Currently there are multiple ways in which scientists study interactions that take place between cells. One of the most common methods that is used for studying cells is 2D cell culture. This involves growing cells on a flat surface in a monolayer. Although this does allow us to study some interactions that take place between cells, it does not represent the true complexity of colorectal cancer.


Often to combat this issue of complexity, scientists carry out animal studies to look at the interactions that take place at the site of the primary tumour and at different sites throughout the body as metastasis occur. Although this has many advantages over 2D cell culture, some limitations to this approach include the cost of the mouse-models and there are also problems with the sensitivity of cell imaging to investigate cell-cell interactions in the body. These limitations show the need to develop a new mode for investigating colorectal cancer.


In recent years, scientists have developed more complex models to study interactions that take place between immune cells and other cells involved in colorectal cancer. Some of these models include 3D models such as spheroids. Spheroids involve growing cells in aggregates to form a 3D clump of cells that more closely represent tumours in the body than 2D cell culture (see figure 1). In order to promote 3D growth, hydrogels (a type of polymer) can be used to allow cells keep a 3D structure. Organoids are another type of 3D model. They are developed through differentiation of induced pluripotent stem cells(iPSCs). iPSCs are cells that are capable of differentiating into all different cell types, thus they are able to be programmed to mimic colorectal cancer in-vivo. Other 3D models include ‘organ on a chip’ models that can include multiple cell types and can be used to image complex interactions that take place between different cells.

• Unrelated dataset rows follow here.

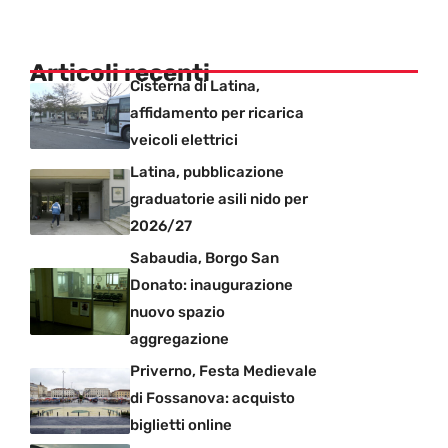
Articoli recenti
Cisterna di Latina,
affidamento per ricarica
veicoli elettrici
Latina, pubblicazione
graduatorie asili nido per
2026/27
Sabaudia, Borgo San
Donato: inaugurazione
nuovo spazio
aggregazione
Priverno, Festa Medievale
di Fossanova: acquisto
biglietti online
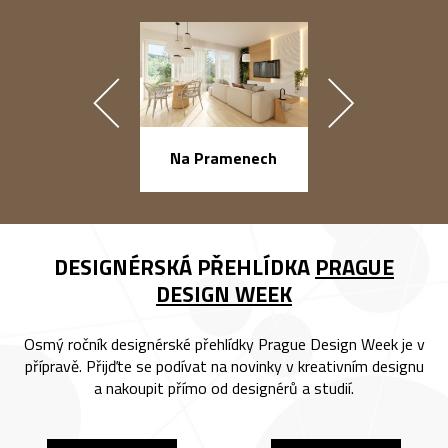
náměstí Na Ba
Na Pramenech
DESIGNÉRSKÁ PŘEHLÍDKA
PRAGUE
DESIGN WEEK
Osmý ročník designérské přehlídky Prague Design Week je v
přípravě. Přijďte se podívat na novinky v kreativním designu
a nakoupit přímo od designérů a studií.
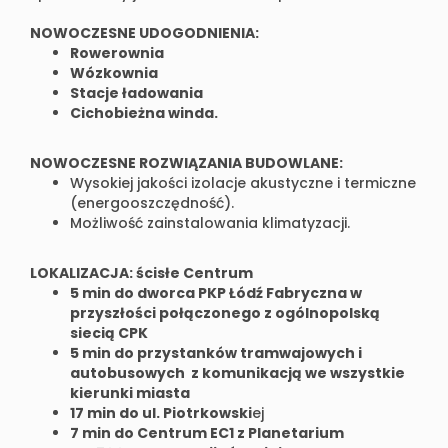
NOWOCZESNE UDOGODNIENIA:
Rowerownia
Wózkownia
Stacje ładowania
Cichobieżna winda.
NOWOCZESNE ROZWIĄZANIA BUDOWLANE:
Wysokiej jakości izolacje akustyczne i termiczne
(energooszczędność).
Możliwość zainstalowania klimatyzacji.
LOKALIZACJA: ścisłe Centrum
5 min do dworca PKP Łódź Fabryczna w
przyszłości połączonego z ogólnopolską
siecią CPK
5 min do przystanków tramwajowych i
autobusowych z komunikacją we wszystkie
kierunki miasta
17 min do ul. Piotrkowski
ej
7 min do Centrum EC1 z Planetarium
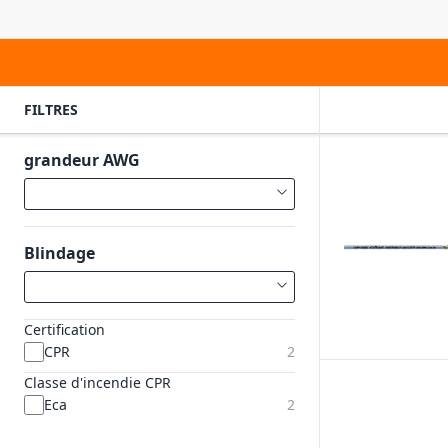
FILTRES
grandeur AWG
Blindage
Certification
CPR
2
Classe d'incendie CPR
Eca
2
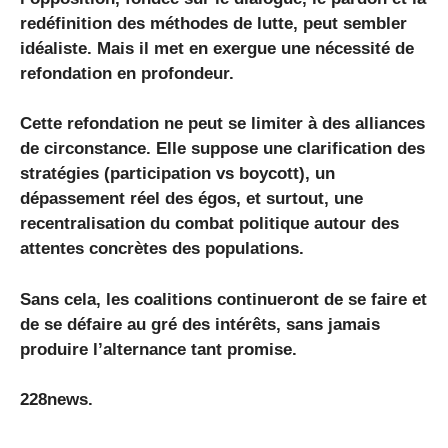
redéfinition des méthodes de lutte, peut sembler
idéaliste. Mais il met en exergue une nécessité de
refondation en profondeur.
Cette refondation ne peut se limiter à des alliances
de circonstance. Elle suppose une clarification des
stratégies (participation vs boycott), un
dépassement réel des égos, et surtout, une
recentralisation du combat politique autour des
attentes concrètes des populations.
Sans cela, les coalitions continueront de se faire et
de se défaire au gré des intérêts, sans jamais
produire l’alternance tant promise.
228news.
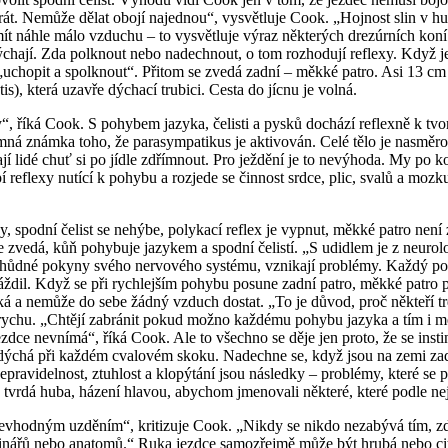
át. Nemůže dělat obojí najednou“, vysvětluje Cook. „Hojnost slin v hu
t náhle málo vzduchu – to vysvětluje výraz některých drezúrních koní
ýchají. Zda polknout nebo nadechnout, o tom rozhodují reflexy. Když j
 „uchopit a spolknout“. Přitom se zvedá zadní – měkké patro. Asi 13 c
is), která uzavře dýchací trubici. Cesta do jícnu je volná.
, říká Cook. S pohybem jazyka, čelisti a pysků dochází reflexně k tvorb
 známka toho, že parasympatikus je aktivován. Celé tělo je nasměrová
í lidé chuť si po jídle zdřímnout. Pro ježdění je to nevýhoda. My po k
 reflexy nutící k pohybu a rozjede se činnost srdce, plic, svalů a moz
, spodní čelist se nehýbe, polykací reflex je vypnut, měkké patro nen
 zvedá, kůň pohybuje jazykem a spodní čelistí. „S udidlem je z neurolo
ichůdné pokyny svého nervového systému, vznikají problémy. Každý pohy
ráždil. Když se při rychlejším pohybu posune zadní patro, měkké patro 
ká a nemůže do sebe žádný vzduch dostat. „To je důvod, proč někteří tre
rychu. „Chtějí zabránit pokud možno každému pohybu jazyka a tím i měk
dce nevnímá“, říká Cook. Ale to všechno se děje jen proto, že se insti
ýchá při každém cvalovém skoku. Nadechne se, když jsou na zemi zad
ravidelnost, ztuhlost a klopýtání jsou následky – problémy, které se při
la, tvrdá huba, házení hlavou, abychom jmenovali některé, které podle 
nevhodným uzděním“, kritizuje Cook. „Nikdy se nikdo nezabývá tím, zda
erinářů nebo anatomů.“ Ruka jezdce samozřejmě může být hrubá nebo citl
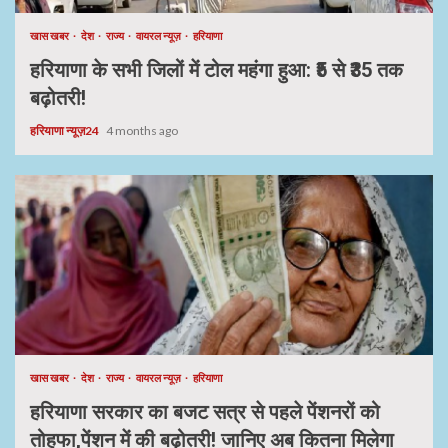
खास खबर
देश
राज्य
वायरल न्यूज़
हरियाणा
हरियाणा के सभी जिलों में टोल महंगा हुआ: ₹5 से ₹35 तक
बढ़ोतरी!
हरियाणा न्यूज़24
4 months ago
खास खबर
देश
राज्य
वायरल न्यूज़
हरियाणा
हरियाणा सरकार का बजट सत्र से पहले पेंशनरों को
तोहफा,पेंशन में की बढ़ोतरी! जानिए अब कितना मिलेगा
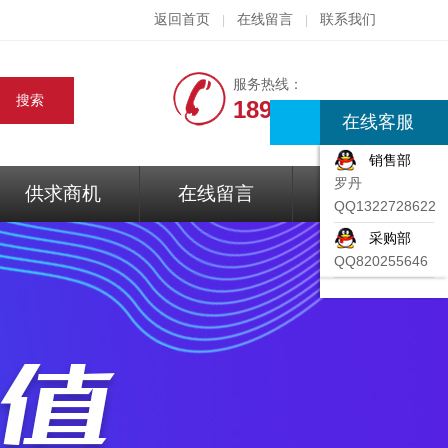
返回首页
在线留言
联系我们
|
|
服务热线：
18917074297
在线客服
销售部
罗丹
供求商机
在线留言
联系我们
QQ1322728622
采购部
QQ820255646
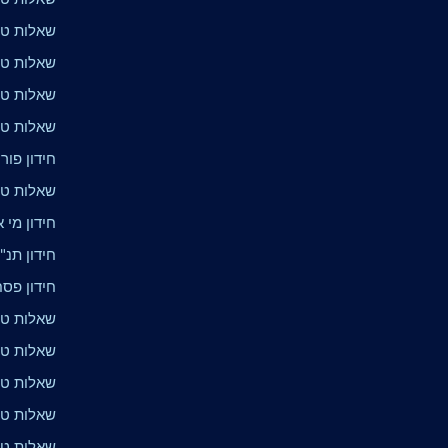
שאלות טר
שאלות טר
שאלות טרי
שאלות טר
חידון פור
שאלות טר
חידון מי 
חידון תנ"ך
חידון פס
שאלות טר
שאלות טר
שאלות טר
שאלות טר
שאלות טרי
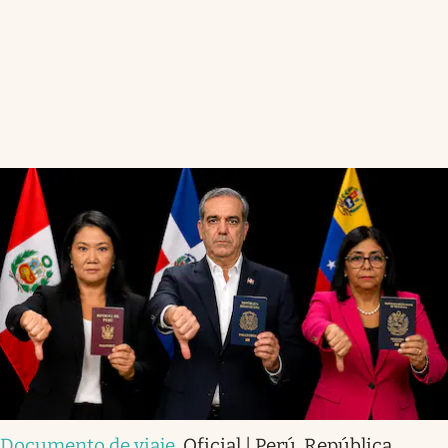
Documento de viaje
.
Oficial | Perú, República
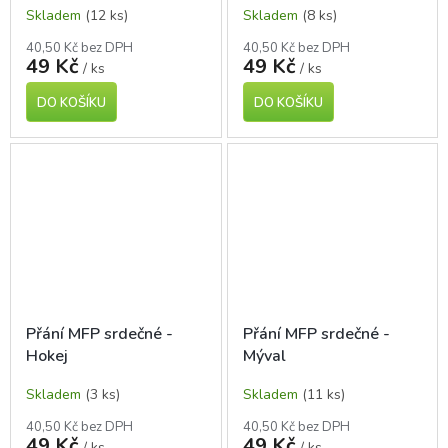
Skladem
(12 ks)
Skladem
(8 ks)
40,50 Kč bez DPH
40,50 Kč bez DPH
49 Kč
49 Kč
/ ks
/ ks
DO KOŠÍKU
DO KOŠÍKU
Přání MFP srdečné -
Přání MFP srdečné -
Hokej
Mýval
Skladem
(3 ks)
Skladem
(11 ks)
40,50 Kč bez DPH
40,50 Kč bez DPH
49 Kč
49 Kč
/ ks
/ ks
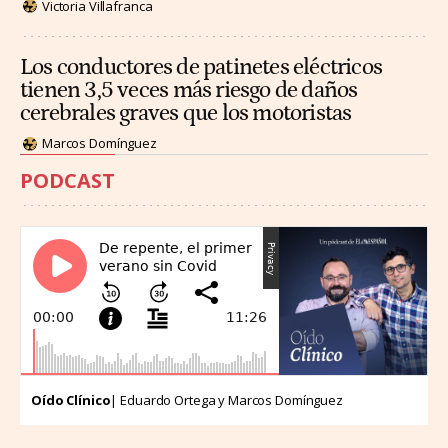
Victoria Villafranca
Los conductores de patinetes eléctricos
tienen 3,5 veces más riesgo de daños
cerebrales graves que los motoristas
Marcos Domínguez
PODCAST
Oído Clínico
| Eduardo Ortega y Marcos Domínguez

The aim of my project is to combine the two above approaches and develop a 3D ‘organ on a chip’ system, called a microfluidic device, that will incorporate multiple different immune cells, vasculature (blood supply) and primary human cells (including colorectal tumor cells). I will use this model to study the importance of different interactions that take place between immune cells and other cells involved in late stage colorectal cancer.


Figure 1. Brief overview of the 3D models of colorectal cancer.



How will the 3D model be developed?

Currently I am working on preparing spheroids that contain colorectal cancer cells and another type of cell called stromal, or support, cells. One of the prognosis factors of late stage colorectal cancer is that patients have high infiltration of stromal cells, which is why I am including this cell type. I am allowing cells to grow in different types of hydrogels including alginate and collagen, in an effort to compare differences in cell behaviours between the different hydrogels. These hydrogels will provide the cells with a scaffold in order to support their growth in 3D.


Once I have optimized this step, I will be developing a microfluidic device which I can add this spheroid to. I will then introduce other cell types including immune cells to this microfluidic device. Each different cell type will be in a different compartment of the microfluidic device (see figure 1). This device will allow me to image complex interactions that take place between cells in different compartments of the device.


Why is this important?

CMS4 is a subtype of colorectal cancer which is associated with a high infiltration of stromal cells. This subset of patients are often correlated with worse prognosis and survival rates. By developing this microfluidic device, I hope to determine the influence of stromal cell interactions on metastatic phenotype of colon cancer cells. I also hope to be able to study other complex interactions that take place between colorectal cancer cells, stromal cells and different types of immune cells. This device will increase the understanding of some of the complexity in late stage colorectal cancer. By increasing the knowledge on the complexity of late stage colorectal cancer, potential new immunotherapeutic targets for colorectal cancer may be identified.